*WORK ITEM*:
In full and without alteration, print the records below, minus any images.

*MATERIAL SUPPLIED*:
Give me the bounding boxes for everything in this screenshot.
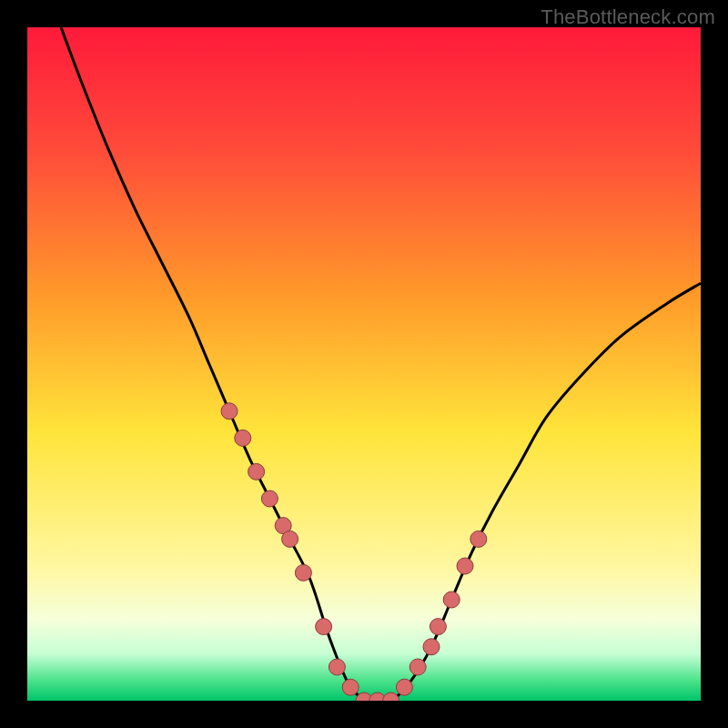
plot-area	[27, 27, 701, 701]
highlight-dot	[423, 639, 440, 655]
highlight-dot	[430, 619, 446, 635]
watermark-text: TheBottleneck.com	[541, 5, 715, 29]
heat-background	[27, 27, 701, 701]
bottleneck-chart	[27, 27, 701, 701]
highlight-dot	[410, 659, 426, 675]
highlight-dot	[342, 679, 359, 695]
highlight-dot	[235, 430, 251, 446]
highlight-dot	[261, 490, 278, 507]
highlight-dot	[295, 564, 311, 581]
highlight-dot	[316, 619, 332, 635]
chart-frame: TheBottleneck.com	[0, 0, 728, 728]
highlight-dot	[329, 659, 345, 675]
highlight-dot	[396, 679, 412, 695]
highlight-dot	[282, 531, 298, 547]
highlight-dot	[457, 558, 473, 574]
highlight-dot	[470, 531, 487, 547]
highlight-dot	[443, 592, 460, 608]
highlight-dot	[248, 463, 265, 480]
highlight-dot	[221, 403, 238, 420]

*WRITTEN RESPONSE*:
Give me the bounding boxes for everything in this screenshot.
plot-area	[27, 27, 701, 701]
highlight-dot	[423, 639, 440, 655]
highlight-dot	[430, 619, 446, 635]
watermark-text: TheBottleneck.com	[541, 5, 715, 29]
heat-background	[27, 27, 701, 701]
bottleneck-chart	[27, 27, 701, 701]
highlight-dot	[410, 659, 426, 675]
highlight-dot	[342, 679, 359, 695]
highlight-dot	[235, 430, 251, 446]
highlight-dot	[261, 490, 278, 507]
highlight-dot	[295, 564, 311, 581]
highlight-dot	[316, 619, 332, 635]
chart-frame: TheBottleneck.com	[0, 0, 728, 728]
highlight-dot	[329, 659, 345, 675]
highlight-dot	[396, 679, 412, 695]
highlight-dot	[282, 531, 298, 547]
highlight-dot	[457, 558, 473, 574]
highlight-dot	[470, 531, 487, 547]
highlight-dot	[443, 592, 460, 608]
highlight-dot	[248, 463, 265, 480]
highlight-dot	[221, 403, 238, 420]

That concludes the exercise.